((
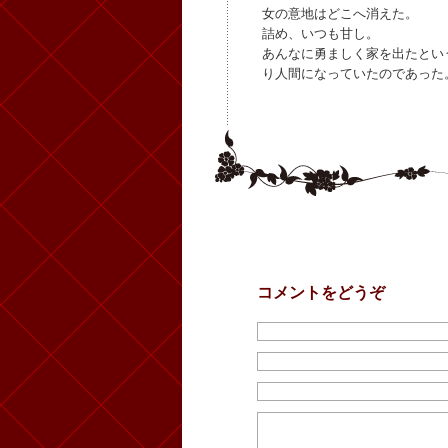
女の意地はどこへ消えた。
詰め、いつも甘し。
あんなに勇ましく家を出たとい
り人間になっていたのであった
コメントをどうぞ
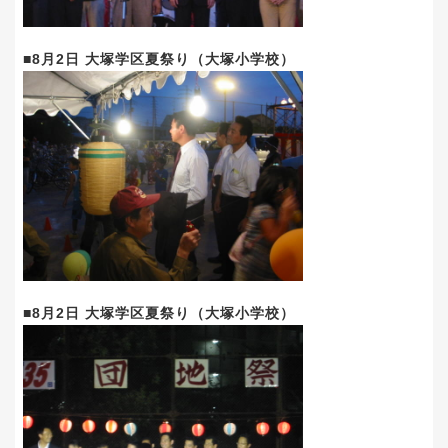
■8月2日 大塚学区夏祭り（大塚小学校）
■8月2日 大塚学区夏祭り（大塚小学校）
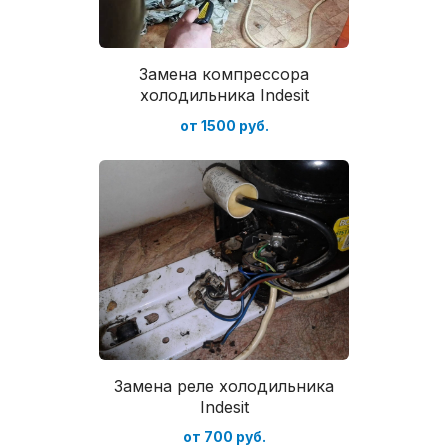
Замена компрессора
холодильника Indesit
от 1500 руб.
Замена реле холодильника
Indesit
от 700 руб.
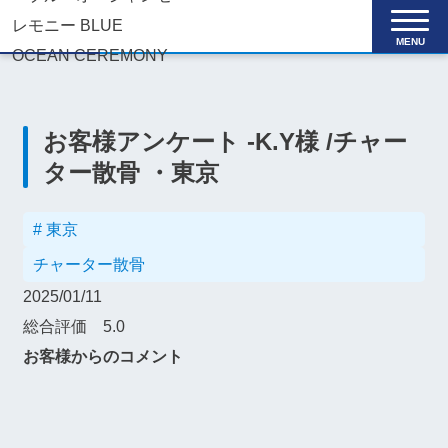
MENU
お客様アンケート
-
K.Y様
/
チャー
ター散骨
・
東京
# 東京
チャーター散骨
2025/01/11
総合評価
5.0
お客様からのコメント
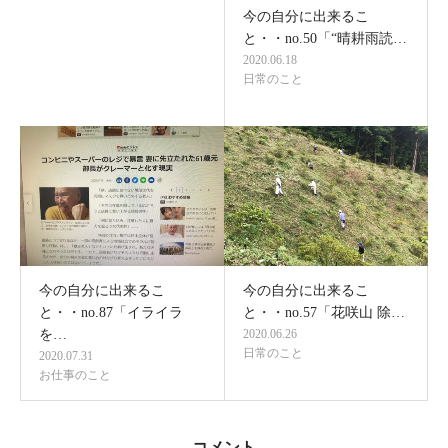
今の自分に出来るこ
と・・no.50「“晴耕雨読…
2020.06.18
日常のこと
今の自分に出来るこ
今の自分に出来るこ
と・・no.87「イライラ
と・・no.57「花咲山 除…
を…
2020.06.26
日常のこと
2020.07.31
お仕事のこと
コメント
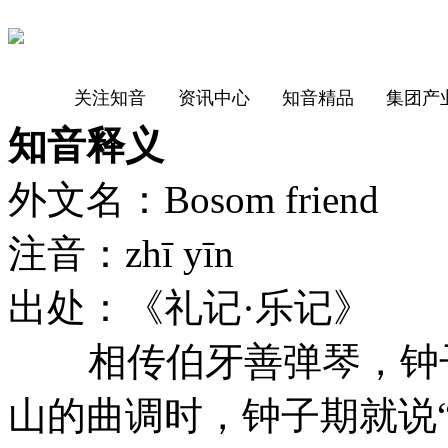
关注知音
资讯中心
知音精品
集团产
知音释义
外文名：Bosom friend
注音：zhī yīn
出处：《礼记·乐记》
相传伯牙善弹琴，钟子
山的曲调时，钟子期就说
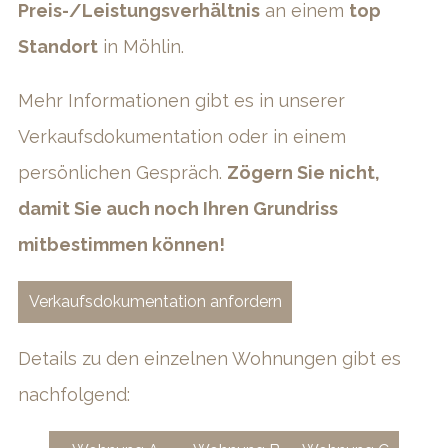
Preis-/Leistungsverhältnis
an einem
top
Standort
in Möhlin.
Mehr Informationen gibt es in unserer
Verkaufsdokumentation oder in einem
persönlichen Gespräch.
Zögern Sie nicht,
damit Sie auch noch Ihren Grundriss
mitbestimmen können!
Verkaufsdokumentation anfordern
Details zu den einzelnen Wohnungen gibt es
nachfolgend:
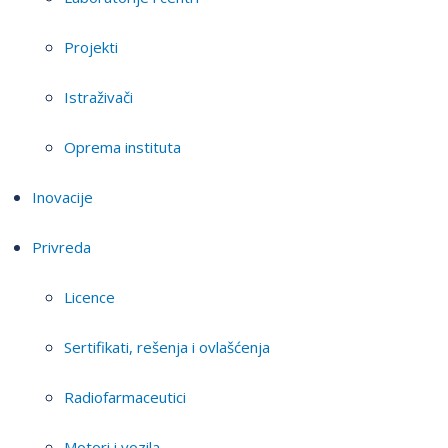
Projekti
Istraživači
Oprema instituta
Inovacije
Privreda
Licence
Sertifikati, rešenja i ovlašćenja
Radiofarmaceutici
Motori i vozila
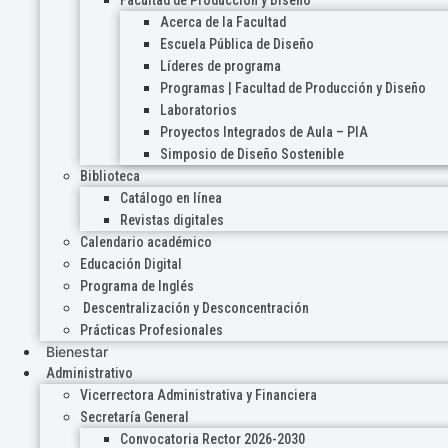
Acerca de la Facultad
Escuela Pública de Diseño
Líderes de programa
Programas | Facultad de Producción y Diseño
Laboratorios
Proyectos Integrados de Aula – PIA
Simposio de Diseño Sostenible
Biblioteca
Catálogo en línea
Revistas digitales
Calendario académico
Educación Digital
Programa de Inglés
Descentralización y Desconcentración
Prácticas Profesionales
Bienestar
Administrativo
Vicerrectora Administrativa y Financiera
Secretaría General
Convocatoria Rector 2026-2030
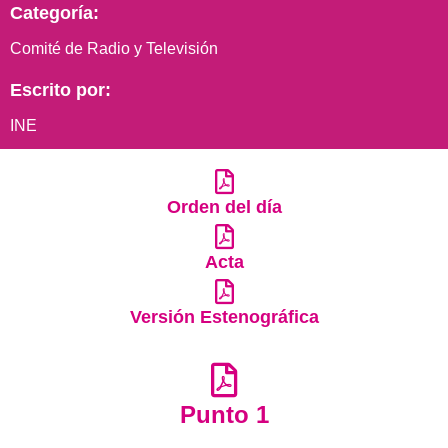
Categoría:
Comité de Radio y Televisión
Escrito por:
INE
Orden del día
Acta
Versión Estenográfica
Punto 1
))
From the entries above, extract each line containing "gibt".

• [Exercise solution]
Mehr Informationen gibt es in unserer
Details zu den einzelnen Wohnungen gibt es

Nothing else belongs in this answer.